Thousands of people thronged the streets of Lisbon to celebrate May Day on Wednesday (1 May) -- six days after the military coup which brought to power a military junta under General Antonio De Spinola. It was the first time in loving memory that May Day has been celebrated in Portugal.
General Spinola has published a programme, designed to restore political freedom, including general elections in which all shades of political opinion are to be represented.
May Day was celebrated in an ex???berant carnival mood. The few soldiers in evidence were given red carnations by the ecstatic crowds -- almost everybody else was also wearing them.

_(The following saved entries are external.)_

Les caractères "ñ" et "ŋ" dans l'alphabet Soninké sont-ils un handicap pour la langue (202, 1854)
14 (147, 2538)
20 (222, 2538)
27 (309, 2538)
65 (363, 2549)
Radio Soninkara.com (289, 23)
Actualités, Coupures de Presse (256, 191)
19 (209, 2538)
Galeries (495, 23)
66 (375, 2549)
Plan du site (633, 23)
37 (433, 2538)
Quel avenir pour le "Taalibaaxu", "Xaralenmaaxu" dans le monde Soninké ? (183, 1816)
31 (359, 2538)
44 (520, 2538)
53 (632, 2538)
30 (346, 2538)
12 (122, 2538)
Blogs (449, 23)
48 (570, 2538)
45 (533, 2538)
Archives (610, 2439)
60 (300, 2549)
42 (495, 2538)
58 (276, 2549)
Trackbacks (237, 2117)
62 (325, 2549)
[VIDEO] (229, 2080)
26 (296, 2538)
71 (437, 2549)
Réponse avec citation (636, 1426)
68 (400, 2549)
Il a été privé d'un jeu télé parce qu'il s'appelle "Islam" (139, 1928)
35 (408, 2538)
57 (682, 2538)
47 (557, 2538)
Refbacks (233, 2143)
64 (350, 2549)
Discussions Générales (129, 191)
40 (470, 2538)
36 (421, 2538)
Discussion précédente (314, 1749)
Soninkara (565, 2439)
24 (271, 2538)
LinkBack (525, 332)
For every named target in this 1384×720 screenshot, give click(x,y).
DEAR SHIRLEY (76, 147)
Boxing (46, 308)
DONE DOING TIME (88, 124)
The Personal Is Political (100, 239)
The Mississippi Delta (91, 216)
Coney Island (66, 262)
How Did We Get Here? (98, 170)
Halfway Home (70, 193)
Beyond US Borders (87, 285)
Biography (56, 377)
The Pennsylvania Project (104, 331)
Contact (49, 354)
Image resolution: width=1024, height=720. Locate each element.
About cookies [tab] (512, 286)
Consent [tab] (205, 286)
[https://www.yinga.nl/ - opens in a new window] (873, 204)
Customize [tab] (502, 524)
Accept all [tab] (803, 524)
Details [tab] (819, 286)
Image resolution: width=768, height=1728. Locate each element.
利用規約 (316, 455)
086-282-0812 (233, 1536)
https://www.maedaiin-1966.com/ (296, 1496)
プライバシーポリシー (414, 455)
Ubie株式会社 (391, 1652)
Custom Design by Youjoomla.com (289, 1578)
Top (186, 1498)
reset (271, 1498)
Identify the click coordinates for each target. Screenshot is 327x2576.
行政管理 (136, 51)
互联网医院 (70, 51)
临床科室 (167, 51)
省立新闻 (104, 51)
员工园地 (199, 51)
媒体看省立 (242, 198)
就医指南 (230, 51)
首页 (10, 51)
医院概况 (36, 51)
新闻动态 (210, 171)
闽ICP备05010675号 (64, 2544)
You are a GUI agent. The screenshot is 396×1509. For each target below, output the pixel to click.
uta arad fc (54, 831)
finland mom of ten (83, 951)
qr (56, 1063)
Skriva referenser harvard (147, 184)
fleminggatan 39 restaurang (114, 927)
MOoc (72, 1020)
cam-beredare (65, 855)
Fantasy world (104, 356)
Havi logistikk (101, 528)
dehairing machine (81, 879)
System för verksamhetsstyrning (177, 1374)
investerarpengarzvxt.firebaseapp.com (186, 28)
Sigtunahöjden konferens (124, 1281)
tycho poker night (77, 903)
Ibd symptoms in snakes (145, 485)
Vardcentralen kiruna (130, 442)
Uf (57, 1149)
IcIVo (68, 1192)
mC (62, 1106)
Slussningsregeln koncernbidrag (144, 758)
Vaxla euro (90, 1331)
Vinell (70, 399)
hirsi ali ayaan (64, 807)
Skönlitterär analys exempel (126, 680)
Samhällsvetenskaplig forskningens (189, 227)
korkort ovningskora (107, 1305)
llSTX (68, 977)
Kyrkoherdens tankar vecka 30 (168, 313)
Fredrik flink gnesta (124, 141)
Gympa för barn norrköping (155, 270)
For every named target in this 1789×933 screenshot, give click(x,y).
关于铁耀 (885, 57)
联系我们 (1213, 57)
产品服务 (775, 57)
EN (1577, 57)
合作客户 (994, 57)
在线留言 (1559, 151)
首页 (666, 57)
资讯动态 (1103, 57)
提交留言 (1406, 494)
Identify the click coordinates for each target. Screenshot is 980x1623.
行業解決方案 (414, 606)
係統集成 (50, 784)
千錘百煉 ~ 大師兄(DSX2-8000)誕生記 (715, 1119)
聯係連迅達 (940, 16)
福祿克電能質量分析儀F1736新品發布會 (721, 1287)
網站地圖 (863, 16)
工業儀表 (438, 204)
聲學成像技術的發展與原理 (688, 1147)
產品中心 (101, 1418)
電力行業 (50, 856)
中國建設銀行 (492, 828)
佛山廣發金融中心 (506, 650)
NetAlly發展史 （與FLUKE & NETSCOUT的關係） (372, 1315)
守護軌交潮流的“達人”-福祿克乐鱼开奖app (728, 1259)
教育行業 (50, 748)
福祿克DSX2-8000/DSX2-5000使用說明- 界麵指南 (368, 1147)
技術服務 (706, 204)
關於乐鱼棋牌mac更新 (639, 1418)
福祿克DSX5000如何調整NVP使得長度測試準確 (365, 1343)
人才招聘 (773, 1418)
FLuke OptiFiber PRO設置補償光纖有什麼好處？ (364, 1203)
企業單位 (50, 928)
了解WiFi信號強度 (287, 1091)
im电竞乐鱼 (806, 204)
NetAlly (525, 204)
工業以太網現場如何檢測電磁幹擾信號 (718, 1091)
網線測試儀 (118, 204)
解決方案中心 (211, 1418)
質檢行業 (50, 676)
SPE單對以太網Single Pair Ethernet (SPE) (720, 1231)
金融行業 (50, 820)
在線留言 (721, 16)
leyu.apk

There was an enthusiastic response to a call by left-wing groups to make it a 'Red May Day'. People hung huge crimson drapes in front of their balconies. And Socialist groups -- many of them banned under the previous government of Dr. Marcello Caetano -- handed out Pamphlets.
The main rally of the day was staged by Labour unions at a football stadium near the centre of the city. Tens of thousands of workers were addressed by political figures, including Socialist leader Senhor Mario Soares.
The junta had warned against clashes between factions of right and left, but the day's celebrations passed off without violence.
SYNOPSIS: Six days after the military coup in Portugal which toppled Dr. Marcello Caetano and brought to power the military junta of General Spinola -- and on Wednesday thousands of people thronged the streets of Lisbon in an exuberant celebration of May Day. It was the first time in living memory that May Day had been celebrated as a national holiday in Portugal.
The enthusiastic scenes were a sign of the wide popular support for General Spinola. He has published a programme aimed at restoring political freedom, including the dismantling of the secret police and free elections in which all shades of political opinion are to be represented.
Many people decorated their balconies with crimson drapes, answering the call of left-wing groups to make this a 'Red May Day'.
Socialist groups -- which had been the main organisers of the May Day rallies -- distributed pamphlets. Many of them had been banned under the previous government. Their main point of difference with General Spinola is Portugal's Africa colonies; he envisages that they will gradually become autonomous states within a federation. Portugal's left wing is demanding complete independence now. The government had warned against clashes between right and left wing factions, but the day passed off without violent incident.
The largest rally was held at a football stadium near the city centre. Tens of thousands of workers attended.
The Socialist leader Senhor Mario Soares addressed them. He drew loud cheers when he said the previous Prime Minister -- Dr. Caetano -- should be put on trial.
Another speaker was the Communist party leader, Dr. Alvaro Cunhal, who has recently returned after fourteen years of exile.